The walkway is a pleasing, clean and shady spot where Canadians and Americans alike may slow life down to do a little fishing, sailing or just sitting and admiring famous sculptures. The breeze off the river and nearby Lake St. Clair created pleasant weather and everyone we met was friendly beyond a fault.
Our walk did have a couple of surprises.
No one we met spoke French or punctuated their sentences with “eh.” Close your eyes during a conversation on the walkway and you might think you are still in the Wabash Valley.
A huge shock came when I viewed with my bi-focaled eyes 11 Canada geese actually in Canada. I was so stunned by seeing the gaggle I made sure my wife took a photograph for us to prove it to the folks back home.
This most certainly puts to rest the rumor that all the world’s population of Canada geese reside in and around the Mirror Lake area.
The histories of Windsor and Vincennes are similar and steeped in the French, British and American Revolutionary War traditions. Both settlements go back to the early 1700s and the early French fur trappers and traders of North American.
The great Shawnee chief Tecumseh is prominent in both places and especially admired in Windsor for his defense of the area against American intruders — that is the official words of the Chimczuk Museum and not yours truly. A tall, wooden carved statue of Tecumseh similar to the one which now proudly stands near the Wabash River is featured at the museum.

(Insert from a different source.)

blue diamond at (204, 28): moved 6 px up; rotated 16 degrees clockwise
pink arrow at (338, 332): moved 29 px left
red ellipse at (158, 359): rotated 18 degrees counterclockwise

The dear wife and I celebrated Mass for the first time outside the United States at the oldest continuous Catholic Parish in Canada. Our Lady of the Assumption Church is located near the river walkway and we were fortunate to find it during the visit.

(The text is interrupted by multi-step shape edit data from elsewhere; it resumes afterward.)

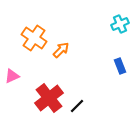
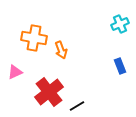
orange cross: rotated 25 degrees counterclockwise
orange arrow: rotated 114 degrees clockwise
pink triangle: moved 3 px right, 4 px up
red cross: moved 6 px up
black line: rotated 14 degrees clockwise
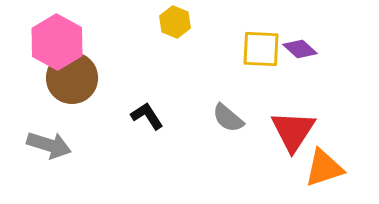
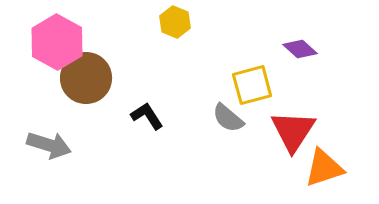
yellow square: moved 9 px left, 36 px down; rotated 18 degrees counterclockwise
brown circle: moved 14 px right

The priest spoke with a heavy, Scottish brogue but the universality of the Mass made it easy for us American visitors to follow and hold sacred.
The only drawbacks (besides not having enough time to enjoy the Canadian countryside) to our foreign vacation were the many one-way streets and left-hand turns demanded of drivers in Windsor. I’m not sure which city had more, Windsor or Ann Arbor.
You better know where you’re headed because one missed turn can cause you to tour half the city before returning to your desired direction. Not a happy prospect for two Hoosiers already challenged by directions who shut off their cellphones and Google maps apps to save on exorbitant roaming charges.
I confess I messed up when navigating the streets of Windsor around 1,812 times, but at least one of those mishaps led me to a place where I fulfilled my main goal for going to Canada, which was to buy a hefty supply of Smarties.
One of my wrong turns ended up in the parking lot of a neighborhood grocery store similar to those that once dotted Vincennes in the early to mid-1900s. I went in to ask for directions, spotted Smarties on a nearby shelf and, well, you probably can guess the rest.
I scooped up all 12 boxes of Smarties as the clerk grinned. I explained my quest and love for Smarties and he just shook his head in disbelief with a polite laugh.
He gave me solid directions and I handed him 13 dollars of U.S. currency and some Canadian coins for the Smarties. He took the dollars but gave back the coins saying he didn’t want them.
All the merchants we dealt with preferred U.S. money and frowned when handed Canadian coins to cover the full price. Some did not take the coins and told us the dollar bills were plenty, although this did not always cover the full monetary exchange rate between the neighboring countries.
This happened even at the Canadian Dollar Tree store where, I must forewarn my fellow Americans, everything cost $1.25.
All in all, I always will remember my first trip into Canada and I plan to make several more. A dozen boxes of Smarties can only last so long.